This week Windows Spellcheck was released for Windows devices. This is a Microsoft-made spellchecking system, ready to support devices with Windows 8.1 and higher. Before now, Windows devices were using open-source proofing tools for spell checking on Microsoft Edge and other Chromium browsers – but no more!
This system might eventually work across the entirety of Windows. At launch, it’ll be included with Microsoft Edge 83. That’s the latest version of Microsoft Edge, the main standard web browser for all Windows devices. If you’re using Edge, you’re probably using this new spellchecking system by default.

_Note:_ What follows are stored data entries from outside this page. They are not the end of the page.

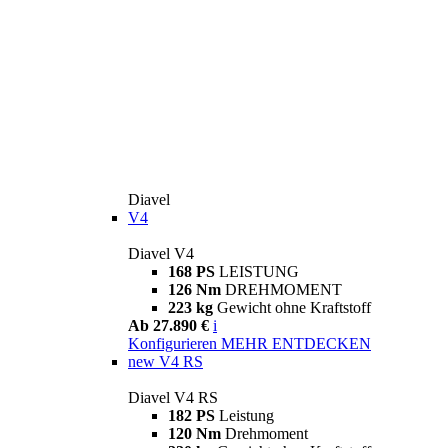
Diavel
V4
Diavel V4
168 PS
LEISTUNG
126 Nm
DREHMOMENT
223 kg
Gewicht ohne Kraftstoff
Ab 27.890 €
i
Konfigurieren
MEHR ENTDECKEN
new
V4 RS
Diavel V4 RS
182 PS
Leistung
120 Nm
Drehmoment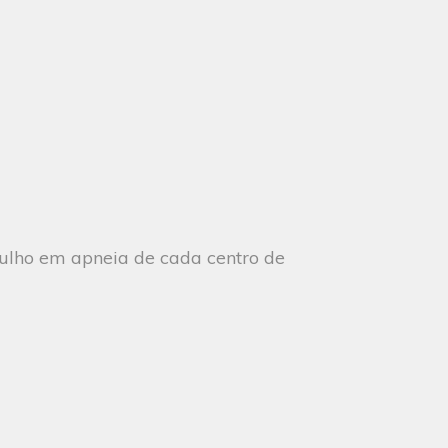
gulho em apneia de cada centro de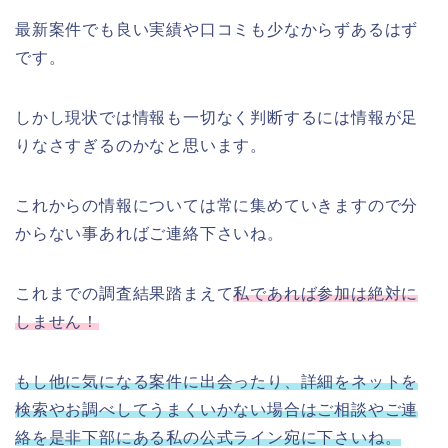
最新案件でも良い実績や口コミも少なからずあるはず
です。
しかし現状では情報も一切なく判断するには情報が足
りなさすぎるのかなと思います。
これからの情報については常に集めていきますので分
からない事あればご連絡下さいね。
これまでの調査結果踏まえて
私であれば参加は絶対に
しません！
もし他に気になる案件に出会ったり、詳細をネットを
検索やお調べしてうまくいかない場合はご相談やご連
絡を是非下部にある私の公式ライン宛に下さいね。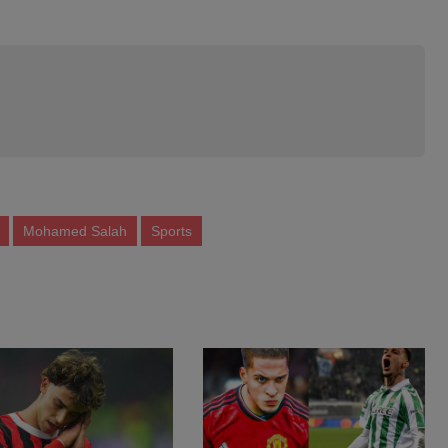
Mohamed Salah
Sports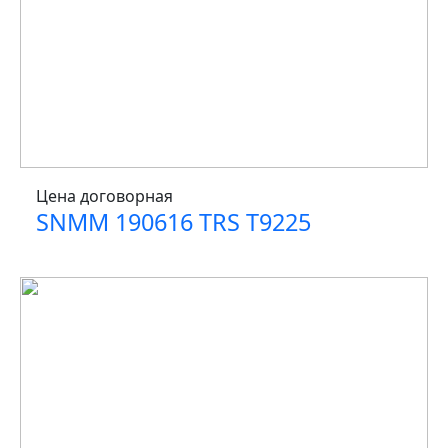
Цена договорная
SNMM 190616 TRS T9225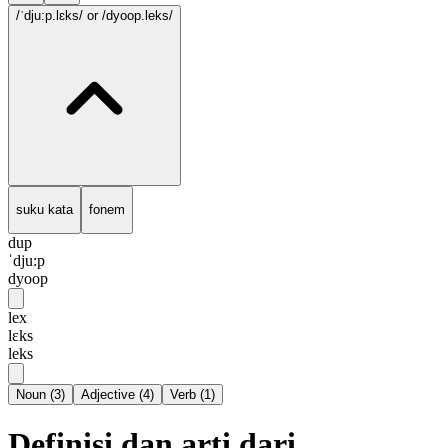
/ˈdju:p.lɛks/
or /dyoop.leks/
suku kata
fonem
dup
ˈdju:p
dyoop
lex
lɛks
leks
Noun
(
3
)
Adjective
(
4
)
Verb
(
1
)
Definisi dan arti dari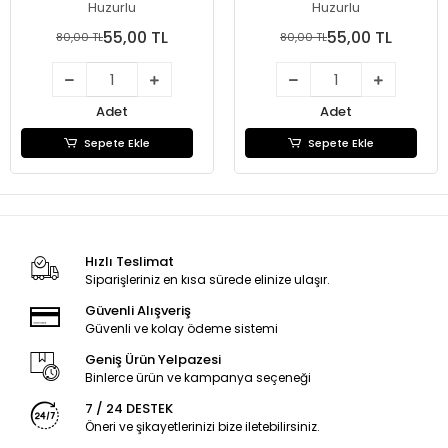
(PY02-20)
(PY02-19)
Huzurlu
Huzurlu
55,00 TL
55,00 TL
80,00 TL
80,00 TL
Adet
Adet
Sepete Ekle
Sepete Ekle
Hızlı Teslimat
Siparişleriniz en kısa sürede elinize ulaşır.
Güvenli Alışveriş
Güvenli ve kolay ödeme sistemi
Geniş Ürün Yelpazesi
Binlerce ürün ve kampanya seçeneği
7 / 24 DESTEK
Öneri ve şikayetlerinizi bize iletebilirsiniz.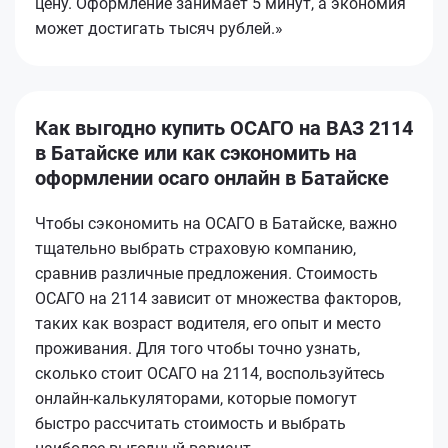
цену. Оформление занимает 5 минут, а экономия
может достигать тысяч рублей.»
Как выгодно купить ОСАГО на ВАЗ 2114
в Батайске или как сэкономить на
оформлении осаго онлайн в Батайске
Чтобы сэкономить на ОСАГО в Батайске, важно
тщательно выбрать страховую компанию,
сравнив различные предложения. Стоимость
ОСАГО на 2114 зависит от множества факторов,
таких как возраст водителя, его опыт и место
проживания. Для того чтобы точно узнать,
сколько стоит ОСАГО на 2114, воспользуйтесь
онлайн-калькуляторами, которые помогут
быстро рассчитать стоимость и выбрать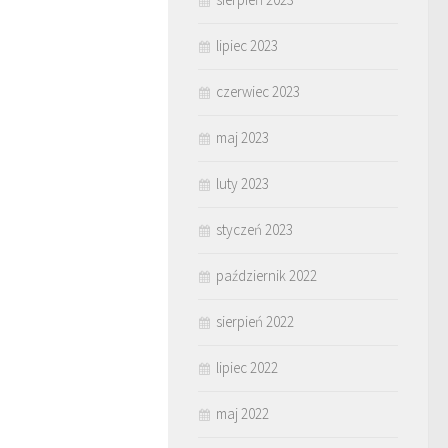
lipiec 2023
czerwiec 2023
maj 2023
luty 2023
styczeń 2023
październik 2022
sierpień 2022
lipiec 2022
maj 2022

If you’d like to be sure, open Microsoft Edge and navigate to the following address: edge://settings/languages. There you’ll find your preferred language, and the ability to “Offer to translate pages that aren’t in a language you read. The spellchecking bit comes in the “Check Spelling” section of the Languages page.

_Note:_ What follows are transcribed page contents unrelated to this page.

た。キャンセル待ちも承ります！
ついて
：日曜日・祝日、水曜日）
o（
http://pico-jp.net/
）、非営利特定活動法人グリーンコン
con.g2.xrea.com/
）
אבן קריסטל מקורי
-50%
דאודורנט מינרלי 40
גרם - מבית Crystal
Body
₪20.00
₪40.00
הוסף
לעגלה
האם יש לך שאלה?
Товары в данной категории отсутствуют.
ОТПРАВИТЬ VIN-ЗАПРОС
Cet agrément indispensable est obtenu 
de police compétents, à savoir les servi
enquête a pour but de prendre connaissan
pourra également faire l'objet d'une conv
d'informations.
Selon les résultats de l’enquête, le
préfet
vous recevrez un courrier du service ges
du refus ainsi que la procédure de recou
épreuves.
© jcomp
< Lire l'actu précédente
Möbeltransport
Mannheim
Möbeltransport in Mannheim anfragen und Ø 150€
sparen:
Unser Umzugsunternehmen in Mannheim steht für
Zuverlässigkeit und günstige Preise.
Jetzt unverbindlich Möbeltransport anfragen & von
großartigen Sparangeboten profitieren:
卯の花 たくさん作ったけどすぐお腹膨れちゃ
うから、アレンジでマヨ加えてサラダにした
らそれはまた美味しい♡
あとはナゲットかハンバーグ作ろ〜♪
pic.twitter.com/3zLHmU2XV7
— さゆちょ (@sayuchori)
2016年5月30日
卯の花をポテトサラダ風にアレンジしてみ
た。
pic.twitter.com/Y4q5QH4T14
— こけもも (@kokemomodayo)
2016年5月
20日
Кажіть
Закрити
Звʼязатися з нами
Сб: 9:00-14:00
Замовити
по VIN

By default, your Edge browser will likely have English, English (United States), and maybe one other. If you’d like to install other languages to spellcheck, you can do so through Windows Settings.

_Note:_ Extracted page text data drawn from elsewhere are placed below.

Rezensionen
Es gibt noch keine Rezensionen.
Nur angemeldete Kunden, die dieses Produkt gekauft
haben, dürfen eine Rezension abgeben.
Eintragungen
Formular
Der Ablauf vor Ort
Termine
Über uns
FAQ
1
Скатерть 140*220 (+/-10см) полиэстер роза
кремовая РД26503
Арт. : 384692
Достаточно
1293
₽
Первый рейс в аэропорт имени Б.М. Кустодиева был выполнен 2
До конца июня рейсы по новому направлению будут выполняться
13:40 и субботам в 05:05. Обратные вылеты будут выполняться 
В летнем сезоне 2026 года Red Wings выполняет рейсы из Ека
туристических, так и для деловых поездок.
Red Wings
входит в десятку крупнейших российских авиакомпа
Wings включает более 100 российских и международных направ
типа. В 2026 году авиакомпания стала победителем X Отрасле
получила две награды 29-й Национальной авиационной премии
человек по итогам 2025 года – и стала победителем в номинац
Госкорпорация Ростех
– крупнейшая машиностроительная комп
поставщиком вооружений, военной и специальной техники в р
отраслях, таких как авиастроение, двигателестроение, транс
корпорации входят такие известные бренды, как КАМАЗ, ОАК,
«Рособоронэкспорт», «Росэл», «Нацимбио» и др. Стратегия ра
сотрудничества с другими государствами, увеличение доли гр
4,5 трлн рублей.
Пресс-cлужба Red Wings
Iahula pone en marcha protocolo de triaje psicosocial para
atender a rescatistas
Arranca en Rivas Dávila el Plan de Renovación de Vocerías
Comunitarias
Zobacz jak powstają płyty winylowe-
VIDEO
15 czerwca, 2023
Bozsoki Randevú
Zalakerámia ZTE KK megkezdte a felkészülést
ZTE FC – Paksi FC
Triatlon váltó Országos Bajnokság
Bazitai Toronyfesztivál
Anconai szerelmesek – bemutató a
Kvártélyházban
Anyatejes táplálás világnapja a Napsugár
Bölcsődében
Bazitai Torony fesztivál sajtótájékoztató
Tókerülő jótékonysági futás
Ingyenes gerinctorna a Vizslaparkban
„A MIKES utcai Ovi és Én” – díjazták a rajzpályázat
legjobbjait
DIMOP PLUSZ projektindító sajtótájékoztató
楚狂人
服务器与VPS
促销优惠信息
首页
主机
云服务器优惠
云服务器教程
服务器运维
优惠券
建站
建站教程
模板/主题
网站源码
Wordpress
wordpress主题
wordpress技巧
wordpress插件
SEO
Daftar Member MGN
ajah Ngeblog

Head to Settings – Time & Language – Language – select Add a preferred language. Previous Microsoft Edge spellchecking was provided by Hunspell. Per Microsoft’s release on the subject, Microsoft will fall back to prior experience from Hunspell if a necessary language pack is not yet available.
An interesting bit here – this isn’t open sourced, but it’ll still (apparently) benefit “all Chromium-based browsers”. Bo Cupp, Principal Software Engineer, Microsoft Edge, and Grisha Lyukshin, Program Manager, Microsoft Edge, thanked Guillaume Jenkins and Rouslan Solomakhin (Google), and Bruce Long, Luis Sanchez Padilla, and Siye Liu (Microsoft) for their collaboration in developing Windows Spellcheck integration with the Chromium project.